Records supplied START

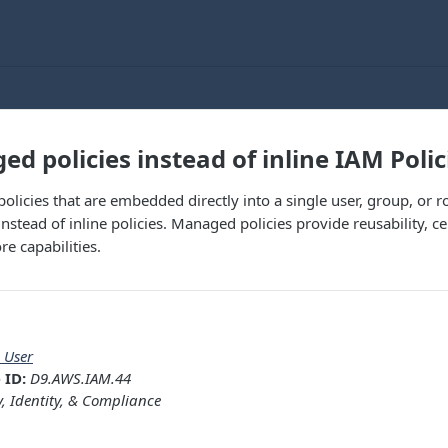
d policies instead of inline IAM Polic
 policies that are embedded directly into a single user, group, or 
nstead of inline policies. Managed policies provide reusability,
e capabilities.
 User
 ID:
D9.AWS.IAM.44
y, Identity, & Compliance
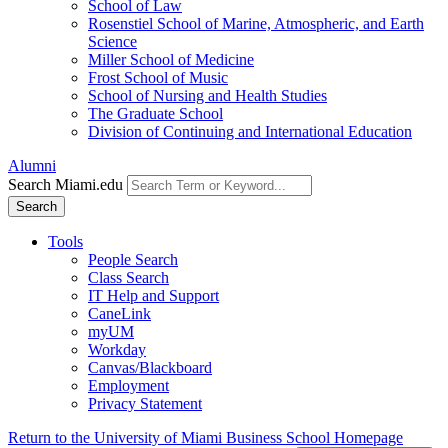
School of Law
Rosenstiel School of Marine, Atmospheric, and Earth
Science
Miller School of Medicine
Frost School of Music
School of Nursing and Health Studies
The Graduate School
Division of Continuing and International Education
Alumni
Search Miami.edu
Search
Tools
People Search
Class Search
IT Help and Support
CaneLink
myUM
Workday
Canvas/Blackboard
Employment
Privacy Statement
Return to the University of Miami Business School Homepage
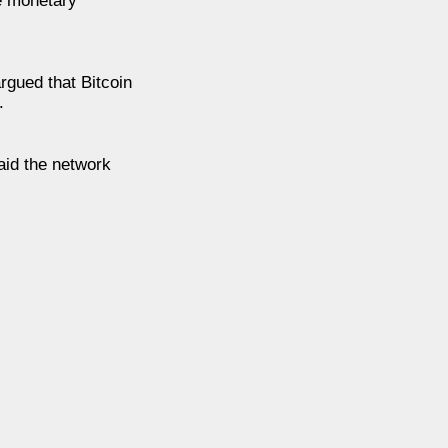
ze monetary
rgued that Bitcoin
.
aid the network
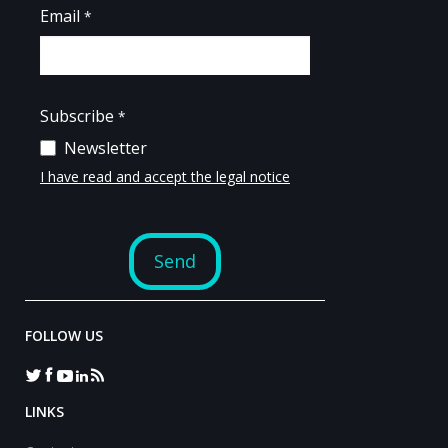
FOLLOW US
LINKS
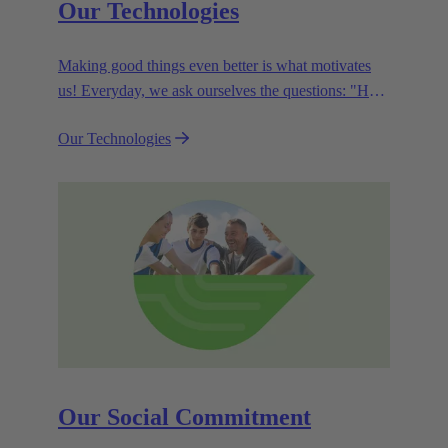
Our Technologies
Making good things even better is what motivates
us! Everyday, we ask ourselves the questions: "How
can we become even more efficient, further increase
Our Technologies
the customer benefits from our technologies,
conserve resources and, extend the life cycle of our
products?"
Our Social Commitment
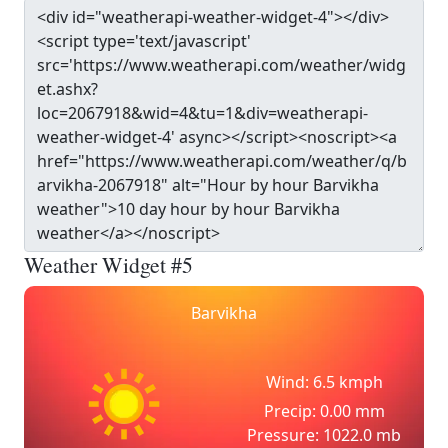
Weather Widget #5
Barvikha
Wind: 6.5 kmph
Precip: 0.00 mm
Pressure: 1022.0 mb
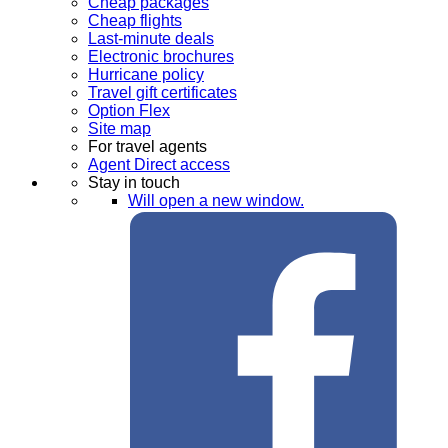
Cheap packages
Cheap flights
Last-minute deals
Electronic brochures
Hurricane policy
Travel gift certificates
Option Flex
Site map
For travel agents
Agent Direct access
Stay in touch
Will open a new window.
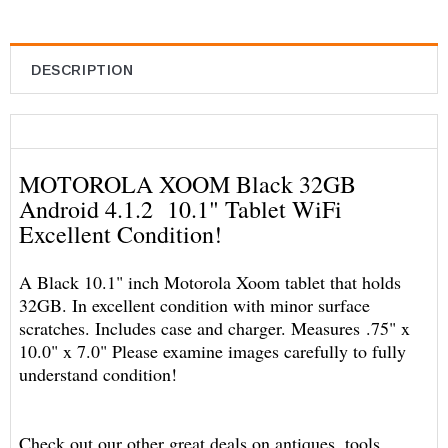
DESCRIPTION
MOTOROLA XOOM Black 32GB
Android 4.1.2 10.1" Tablet WiFi
Excellent Condition!
A Black 10.1" inch Motorola Xoom tablet that holds
32GB. In excellent condition with minor surface
scratches. Includes case and charger. Measures .75" x
10.0" x 7.0" Please examine images carefully to fully
understand condition!
Check out our other great deals on antiques, tools,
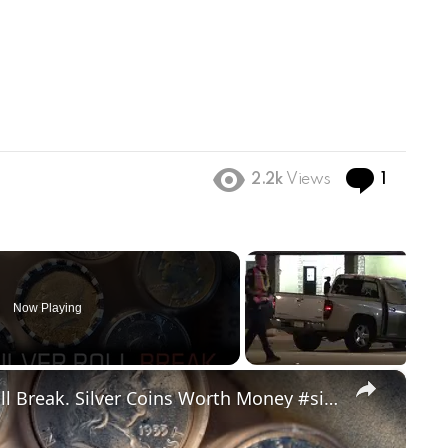
Comme
2.2k
Views
1
Now Playing
×
Unbelivable Vintage Silver Coin Roll Break. Silver Coins Worth Money #silver #coincollecting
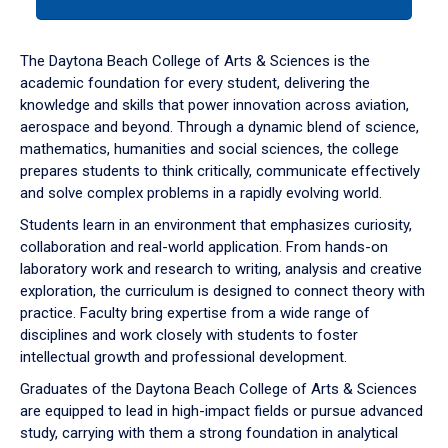
tab
or
down
The Daytona Beach College of Arts & Sciences is the
arrow
academic foundation for every student, delivering the
to
knowledge and skills that power innovation across aviation,
enter
aerospace and beyond. Through a dynamic blend of science,
a
mathematics, humanities and social sciences, the college
tabpanel.
prepares students to think critically, communicate effectively
and solve complex problems in a rapidly evolving world.
Students learn in an environment that emphasizes curiosity,
collaboration and real-world application. From hands-on
laboratory work and research to writing, analysis and creative
exploration, the curriculum is designed to connect theory with
practice. Faculty bring expertise from a wide range of
disciplines and work closely with students to foster
intellectual growth and professional development.
Graduates of the Daytona Beach College of Arts & Sciences
are equipped to lead in high-impact fields or pursue advanced
study, carrying with them a strong foundation in analytical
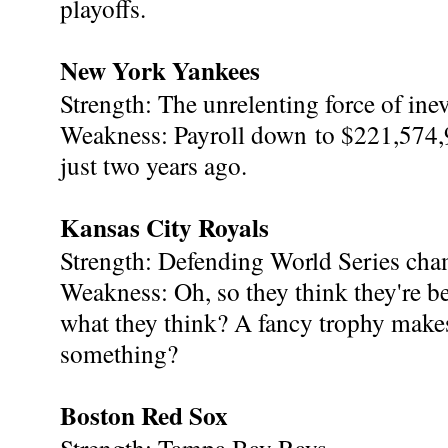
playoffs.
New York Yankees
Strength: The unrelenting force of inevi
Weakness: Payroll down to $221,574
just two years ago.
Kansas City Royals
Strength: Defending World Series cha
Weakness: Oh, so they think they're bet
what they think? A fancy trophy makes
something?
Boston Red Sox
Strength: Tampa Bay Rays.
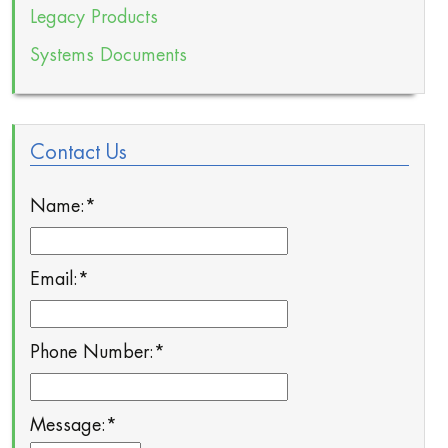
Legacy Products
Systems Documents
Contact Us
Name:
*
Email:
*
Phone Number:
*
Message:
*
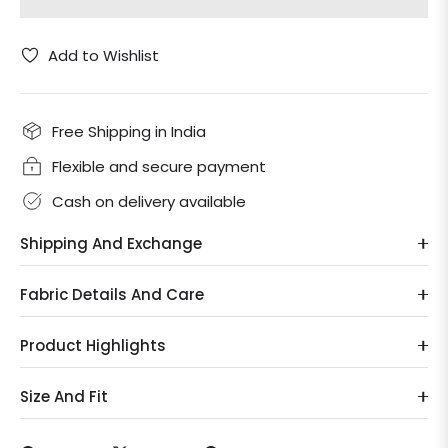
Add to Wishlist
Free Shipping in India
Flexible and secure payment
Cash on delivery available
Shipping And Exchange
Fabric Details And Care
Product Highlights
Size And Fit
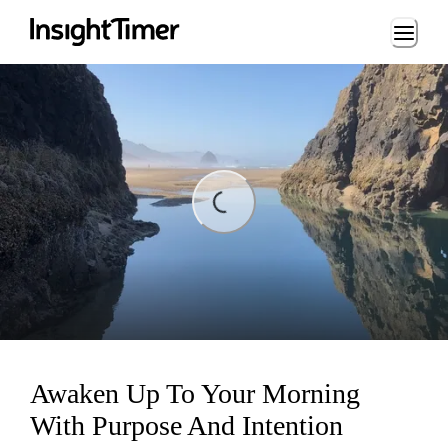
Loading...
ading...
Awaken Up To Your Morning
With Purpose And Intention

Records supplied END

* [Required work]:
Make an exact copy of the lines above, beginning with the line with "IT Help and Support" and ending with the line with "Excellent Condition!", and keep the pictures out of it.

* [Response to this task]:
IT Help and Support
CaneLink
myUM
Workday
Canvas/Blackboard
Employment
Privacy Statement
Return to the University of Miami Business School Homepage
ze monetary
rgued that Bitcoin
.
aid the network
FOLLOW US
LINKS
Our Technologies
Making good things even better is what motivates
us! Everyday, we ask ourselves the questions: "How
can we become even more efficient, further increase
Our Technologies
the customer benefits from our technologies,
conserve resources and, extend the life cycle of our
products?"
Our Social Commitment
Weather Widget #5
Barvikha
Wind: 6.5 kmph
Precip: 0.00 mm
Pressure: 1022.0 mb
Cheap packages
Cheap flights
Last-minute deals
Electronic brochures
Hurricane policy
Travel gift certificates
Option Flex
Site map
For travel agents
Agent Direct access
Stay in touch
Will open a new window.
DESCRIPTION
MOTOROLA XOOM Black 32GB
Android 4.1.2 10.1" Tablet WiFi
Excellent Condition!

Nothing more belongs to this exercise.